Bruno Duvic : Alors, avec Sara Ghibaudo, qui est la rédactrice en chef du 13/14, on pense d’abord à une thématique généralement, quand on voit à la rentrée que la question de la pénurie de main d’oeuvre risque de gripper la reprise économique et qu’on a envie de traiter ça, on se dit où est ce qu’on peut aller ? Eh bien, on se dit sans doute que dans les régions où le chômage est déjà très bas, la question de la pénurie de main d’oeuvre est encore plus problématique. Alors, on choisit Les Herbiers, qui est connue pour être une des zones en France où il y a le moins de chômage. Quand la question, des semi-conducteurs se pose, toujours en lien avec les pénuries, on se dit voilà, les semi-conducteurs, c’est de l’économie, c’est aussi de la souveraineté économique. Ça va traverser la campagne. Où est ce qu’on peut aller ? Il y a une très grande usine de semi-conducteurs : on va à Grenoble, à Crolles précisément. Donc d’abord la thématique et le lieu où ça s’incarne le mieux.

Emmanuelle Daviet : Et alors, à l’inverse, est-ce que des villes vous sollicitent pour que vous veniez ?

Bruno Duvic : Pour l’instant, pas encore. Ou en tout cas, Sara ne me l’a pas dit parce que c’est elle qui travaille beaucoup sur la préparation de ces délocalisations. Mais ça va sans doute venir.

Emmanuelle Daviet : Les auditeurs reprochent régulièrement aux antennes nationales d’être trop parisianistes. Est-ce une manière de tordre le cou à cette critique ?

Bruno Duvic : Je crois que c’est une critique qui a été reçue et entendue maintenant depuis un bon moment sur France Inter.

Emmanuelle Daviet : Largement relayée par les courriers des auditeurs, peut-être qu’effectivement maintenant, on en reçoit moins, mais c’est une critique qui a été quand même récurrente.

Bruno Duvic : Ecoutez, ça fait une vingtaine d’années déjà que je suis à France Inter. Moi, j’ai le sentiment qu’on va encore plus sur le terrain qu’avant. Encore une fois, avec les reportages de la rédaction, les émissions qui se déplacent, au sein de la rédaction on est celle qui se déplace le plus, mais il y a beaucoup d’autres déplacements. Donc, il faut toujours être attentif à cela. Je pense que c’est un ton, ce n’est pas seulement un lieu où on va en reportage, en émission. C’est aussi un ton. Et le fait effectivement d’aller dans des délocalisations comme ça, ça change un peu le ton. Et peut être que ça casse, oui, le côté un peu parisianiste.

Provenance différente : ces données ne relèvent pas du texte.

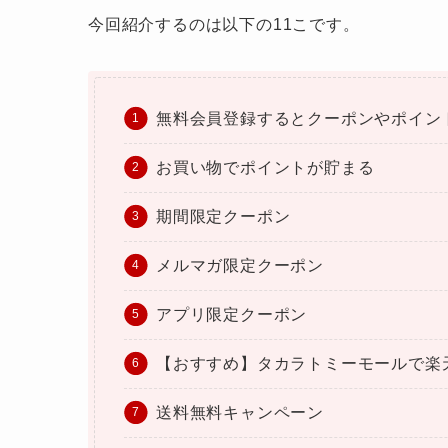
今回紹介するのは以下の11こです。
無料会員登録するとクーポンやポイン
お買い物でポイントが貯まる
期間限定クーポン
メルマガ限定クーポン
アプリ限定クーポン
【おすすめ】タカラトミーモールで楽
送料無料キャンペーン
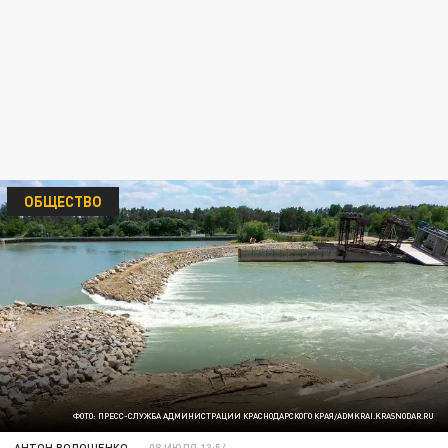
ОБЩЕСТВО
ФОТО: ПРЕСС-СЛУЖБА АДМИНИСТРАЦИИ КРАСНОДАРСКОГО КРАЯ/ADMKRAI.KRASNODAR.RU
АНТОН ВОЛОЩЕНКО
08 ИЮЛЯ 13:54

Emmanuelle Daviet : Au-delà de changer le ton, ces échanges sur le terrain au cours desquels les citoyens partagent leurs préoccupations avec vous, qu’est-ce que cela vous apporte en tant que présentateur habituellement en studio à Paris ?

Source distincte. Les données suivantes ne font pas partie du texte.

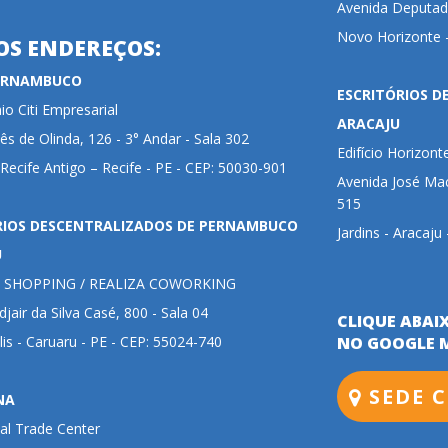
Avenida Deputada
Novo Horizonte -
OS ENDEREÇOS:
PERNAMBUCO
ESCRITÓRIOS D
o Citi Empresarial
ARACAJU
ês de Olinda, 126 - 3° Andar - Sala 302
Edifício Horizont
 Recife Antigo – Recife - PE - CEP: 50030-901
Avenida José Mac
515
RIOS DESCENTRALIZADOS DE PERNAMBUCO
Jardins - Aracaju
U
 SHOPPING / REALIZA COWORKING
jair da Silva Casé, 800 - Sala 04
CLIQUE ABAI
lis - Caruaru - PE - CEP: 55024-740
NO GOOGLE 
SEDE C
NA
al Trade Center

Bruno Duvic : On capte des choses qu’on ne capte pas en studio. Par exemple, quand on va aux Herbiers, qui est une des zones où il y a le moins de chômage en France, on comprend en discutant avant, après, pendant l’émission, que la part d’informel, les discussions informelles entre les entrepreneurs, Pôle emploi, les élus locaux, que cette part là joue un rôle clé dans le fait qu’il y a très peu de chômage dans cette région. Quand on va par exemple aussi à Crolles parler des semi-conducteurs, on comprend qu’il y a toute une histoire, là aussi en discutant de manière informelle avec les gens, qu’il y a toute une histoire qui part de la montagne, de la papeterie jusqu’à l’électronique. On capte des choses qu’on ne capte pas en studio. A Commercy, par exemple, l’émission sur les Gilets jaunes, je sais qu’on va en parler. Moi, j’ai réalisé à quel point l’écart entre ce qui peut être annoncé en matière de pouvoir d’achat et ce qui est perçu à tort ou à raison : l’écart est énorme.

Les Gilets Jaunes

Emmanuelle Daviet : Le 17 novembre 2018, les premiers « Gilets jaunes » se rassemblaient sur les ronds-points pour protester contre la hausse attendue des prix des carburants, consécutifs à l’instauration d’une taxe carbone, finalement abandonnée. Le mouvement a rassemblé des dizaines de milliers de personnes lors de rassemblements dont certains ont connu de très graves débordements. « Trois ans après, que reste-t-il des Gilets jaunes ? ». C’était la thématique du 13/14 à Commercy, la semaine dernière. La parole a été donnée à des Gilets jaunes et cela a suscité une très vive incompréhension de la part des auditeurs.
Je vous lis quelques messages :
« Aujourd’hui vous osez fêter les 3 ans des Gilets jaunes…
Je trouve cela honteux de votre part,
Ils ont cassé Paris, ils ont rendu la vie impossible à des millions de Français et vous osez les glorifier et en faire la Une de vos journaux. Je suis scandalisée »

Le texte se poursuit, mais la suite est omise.